The church is to be on mission with God. The God of the Bible is a missionary God who graciously pursues people.
That pursuit involves the work of the Holy Spirit and the proclamation of His people—and that proclamation often involves emphases from the local church.
The church exists to proclaim the gospel and demonstrate the kingdom of God in a lost and dying world. In being faithful to her calling, the church should be reaching people with the good news of the gospel and welcoming them in to a local community of believers.
Welcoming people into the local church should be the natural overflow of a local church's faithful ministry. However, many churches find themselves unfruitful in seeing new people to connect with their congregation.
Some people think that is a good thing—church is for believers and unbelievers should not be connected to that church. I'm not of the same view—covenant community (what we often call church membership) is for believers, but Christian community (what we often call attendance) is a place where evangelism should take place.
The Lost Are Waiting for an Invitation
Whatever happened to the strategy of simply inviting a friend, co-worker, or neighbor to church? According to our research, an invitation to church is still an effective way to reach the lost.
A few years ago LifeWay Research conducted a survey of 15,000 adults for the North American Mission Board to try to determine which of 13 approaches is the best-received when a church wants to be heard. The research showed us that best-received means of seeing new people walk into one's church is, well, a personal invitation.
- 67% of Americans say a personal invitation from a family member would be very or somewhat effective in getting them to visit a church.
- 63% of Americans say a personal invitation from a friend or neighbor would be very or somewhat effective in getting them to visit a church.
- 63% of Americans are very or somewhat willing to receive information about a local congregation or faith community from a family member.
- 56% of Americans are very or somewhat willing to receive information about a local congregation or faith community from a friend or neighbor.
So, people ARE open to an invite from church, particularly if it is from someone they know. But one simple invitation isn't necessarily going to result in subsequent attendance. Neighbors may come because of an invitation, but they'll stay for the community.
People Are Attracted to Community
Why is it that many of our un-churched friends are ready for an invitation to church? Several missiologists have recently offered a similar observation. In our post-Christian nation, people who are skeptical of the faith are often attracted to the Christian community before they are attracted to the Christian message. Therefore, introducing people into the relational network of a local church community becomes an important aspect of their journey to the faith.
As beings created in the image of God, we need to be in relationship with others. We reflect God, who is Trinitarian, with the Father, Son, and Holy Spirit in perfect fellowship with one another. This necessitates our innate need for community.
The personal invitation is an effective way to break down any real or perceived barriers one might have to walking into a new church building or being willing to engage in a new circle of people. Knowing whose image each of us bear, we cannot afford to underestimate the power of a personal invitation.

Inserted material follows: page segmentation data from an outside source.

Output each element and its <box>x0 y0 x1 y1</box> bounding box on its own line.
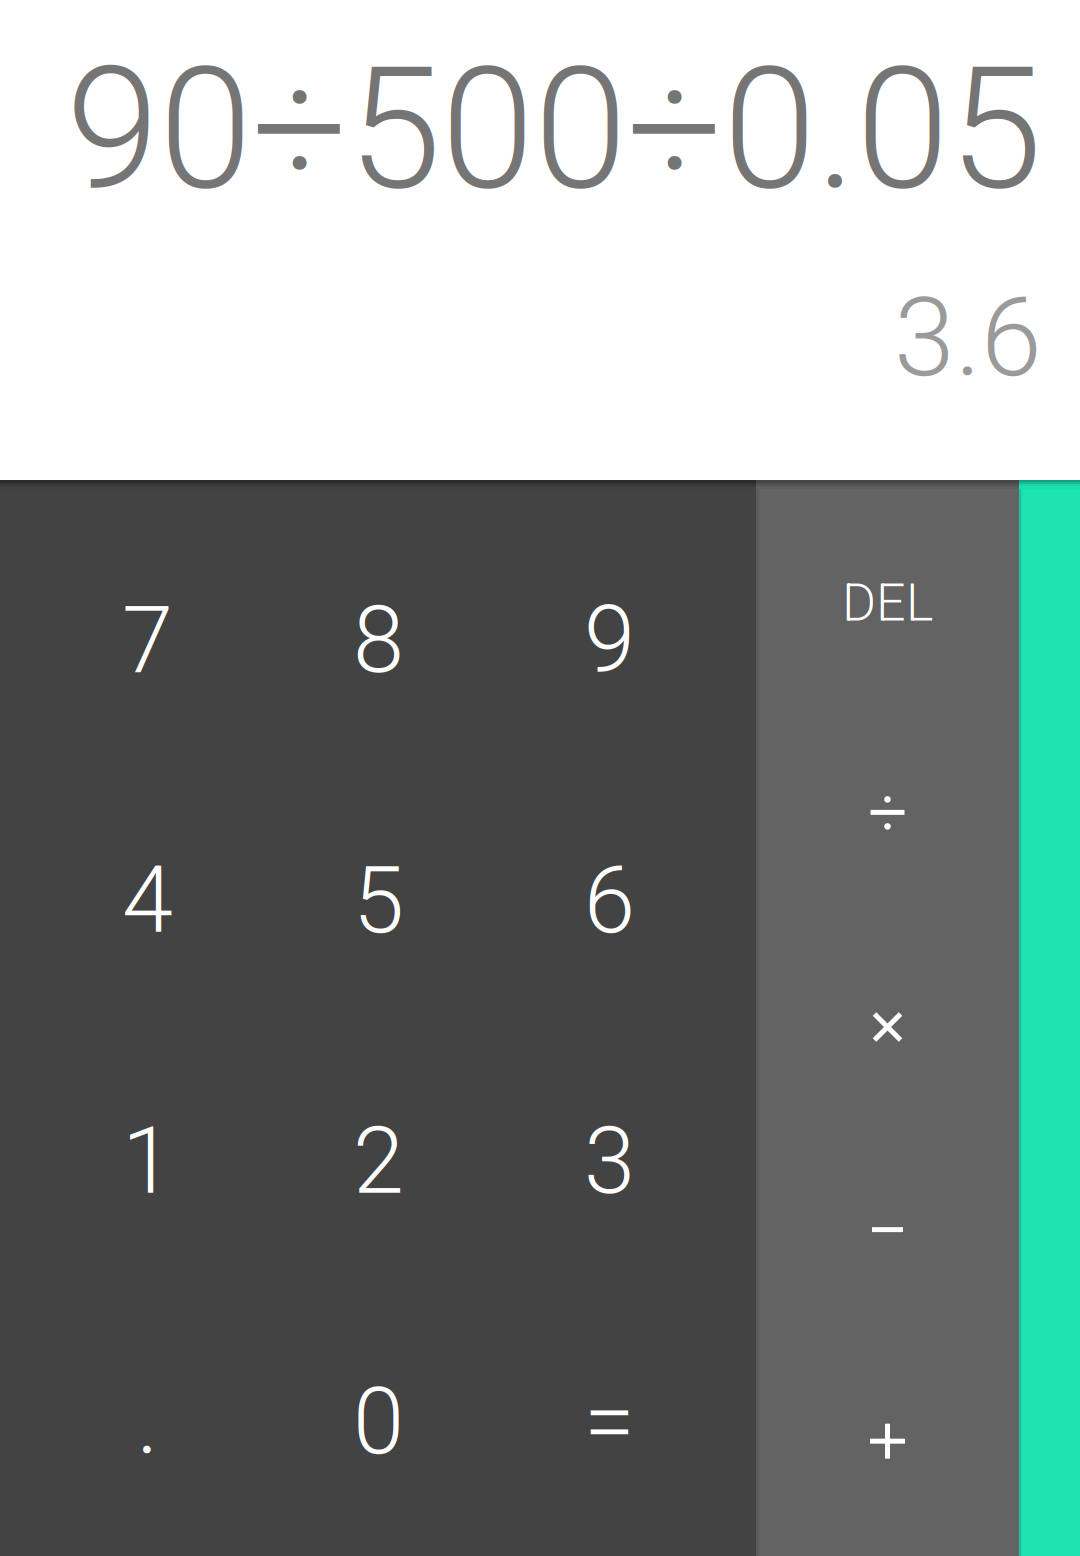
button[interactable]: 3 <box>494 1031 725 1292</box>
staticText: 5 <box>353 847 404 955</box>
staticText: 0 <box>353 1368 404 1476</box>
button[interactable]: 2 <box>263 1031 494 1292</box>
button[interactable]: 4 <box>32 770 263 1031</box>
button[interactable]: Add <box>756 1336 1019 1546</box>
button[interactable]: Multiply <box>756 917 1019 1127</box>
staticText: 3 <box>584 1107 635 1215</box>
button[interactable]: 8 <box>263 510 494 770</box>
button[interactable]: History <box>1019 480 1080 1556</box>
button[interactable]: Divide <box>756 708 1019 917</box>
staticText: 8 <box>353 586 404 694</box>
button[interactable]: Subtract <box>756 1127 1019 1336</box>
staticText: DEL <box>842 572 933 633</box>
button[interactable]: Delete <box>756 498 1019 708</box>
staticText: 4 <box>122 847 173 955</box>
button[interactable]: Equals <box>494 1292 725 1552</box>
staticText: . <box>136 1368 158 1476</box>
staticText: 2 <box>353 1107 404 1215</box>
staticText: 9 <box>584 586 635 694</box>
button[interactable]: 5 <box>263 770 494 1031</box>
staticText: 7 <box>122 586 173 694</box>
button[interactable]: 9 <box>494 510 725 770</box>
staticText: 1 <box>122 1107 173 1215</box>
staticText: = <box>584 1368 635 1476</box>
button[interactable]: 6 <box>494 770 725 1031</box>
staticText: 3.6 <box>894 274 1042 402</box>
button[interactable]: 0 <box>263 1292 494 1552</box>
button[interactable]: 7 <box>32 510 263 770</box>
button[interactable]: 1 <box>32 1031 263 1292</box>
staticText: 6 <box>584 847 635 955</box>
button[interactable]: Decimal point <box>32 1292 263 1552</box>
staticText: 90÷500÷0.05 <box>66 31 1042 228</box>
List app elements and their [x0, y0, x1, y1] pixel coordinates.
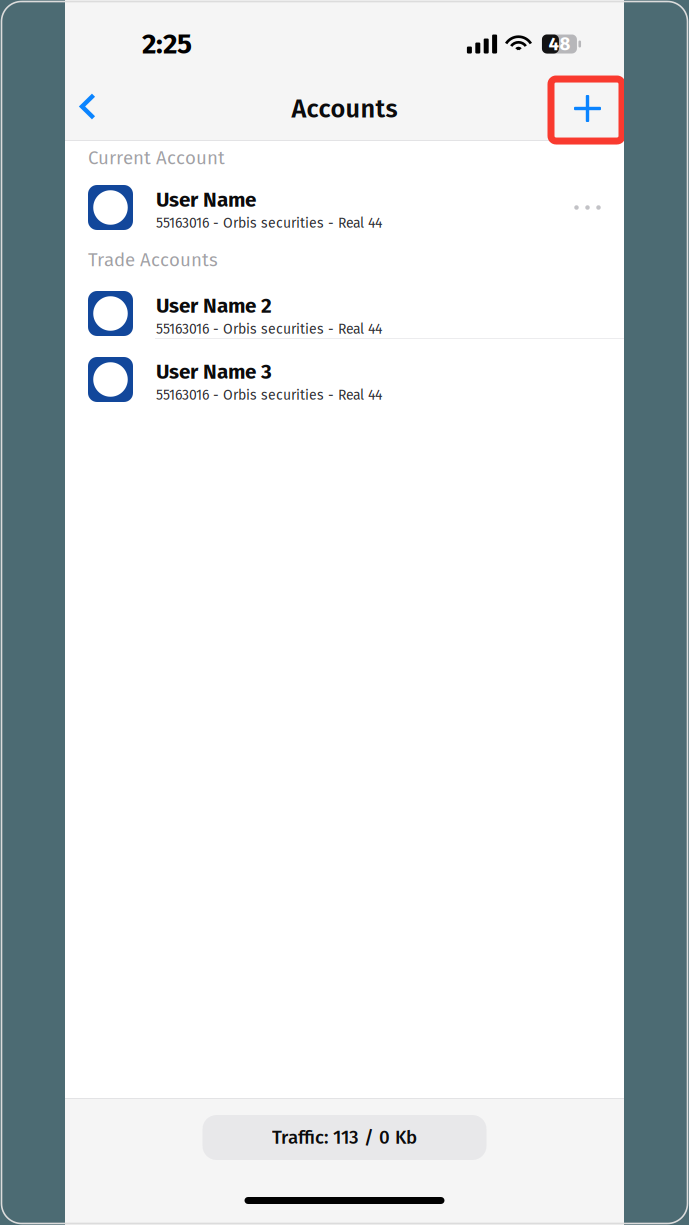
button[interactable]: User Name: [65, 175, 624, 240]
button[interactable]: User Name 2: [65, 280, 624, 347]
staticText: User Name 2: [156, 294, 272, 318]
staticText: User Name 3: [156, 360, 272, 384]
button[interactable]: Back: [66, 72, 110, 141]
staticText: 55163016 - Orbis securities - Real 44: [156, 321, 382, 338]
button[interactable]: Traffic: 113 / 0 Kb: [202, 1115, 486, 1160]
staticText: Trade Accounts: [88, 249, 218, 271]
button[interactable]: User Name 3: [65, 347, 624, 412]
staticText: 48: [548, 33, 570, 55]
staticText: 55163016 - Orbis securities - Real 44: [156, 387, 382, 404]
staticText: Accounts: [292, 94, 398, 124]
staticText: Current Account: [88, 147, 225, 169]
staticText: Traffic: 113 / 0 Kb: [272, 1126, 417, 1149]
staticText: 55163016 - Orbis securities - Real 44: [156, 215, 382, 232]
button[interactable]: Add account: [549, 74, 626, 143]
staticText: User Name: [156, 188, 256, 212]
staticText: 2:25: [142, 27, 192, 61]
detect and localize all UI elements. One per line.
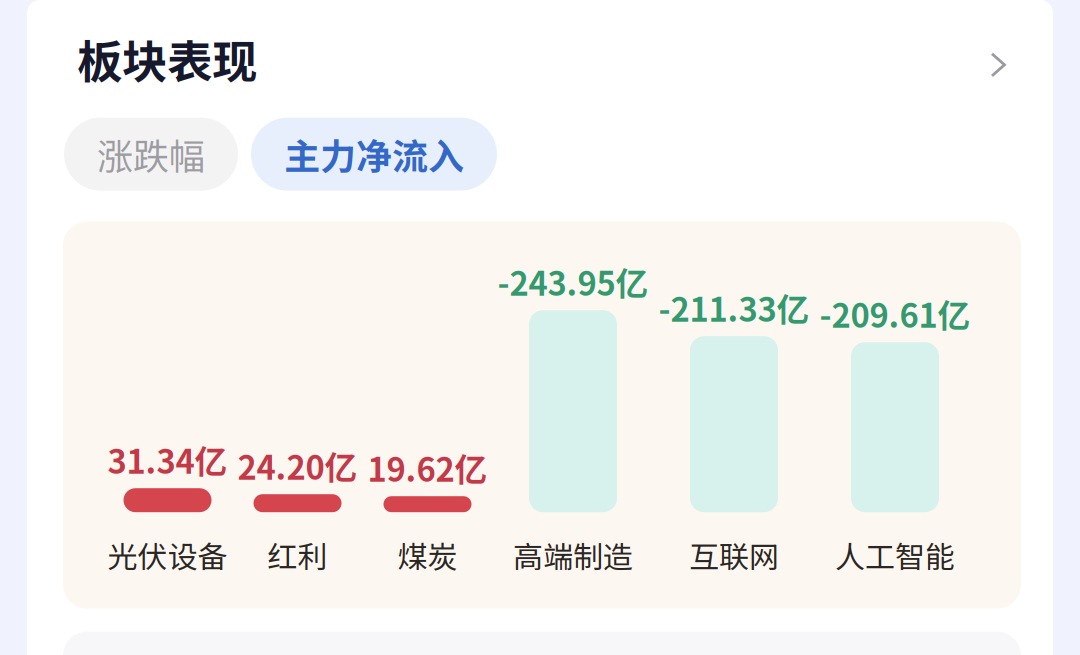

True Fellowship is Countercultural
In our world people are more connected than any previous generation, yet lonelier than ever before. Social media may allow us to keep up with other people, but invitations to join communities or relational circles are the only way for people to truly connect with others.
We cannot mistake information for intimacy. We cannot mistake communication for community. Virtual relationships are not complete. To put it another way, fellowship is not truly experienced apart from actual relationships in physical time and space.
Unfortunately, Western culture is inherently individualistic. We honor the person who goes their own way and values self-reliance. This pattern has resulted in an individualistic spirituality that has fragmented the church and erected barriers for people connecting in churches.
Far too often, individualism not only becomes the silent killer of community within the body of Christ, but also the hindrance to seeing growth in our churches.
Fellowship Begins with an Invitation
This begs the question: how can people be added to the local church (which involves conversation and covenant) unless they experience fellowship and community with that church? And how can they experience fellowship and community in a local church unless someone invites them? If many of our un-churched friends are ready for an invitation to church, what are we waiting on?
In his book Evangelism in the Early Church, historian Michael Green argued that evangelism was the prerogative and duty of every church member. Green argues that "Christianity was supremely a lay movement, spread by informal missionaries … the spontaneous outreach of the total Christian community gave immense impetus to the movement from the very outset."
In our (and similar) cultural contexts, that spontaneous outreach often involves engaging people in community, leading to gospel engagement.
The experience of true gospel community, true fellowship, is a powerful thing. Remember, simply introducing people into the relational network of a local church community can be an important aspect of their journey to the faith.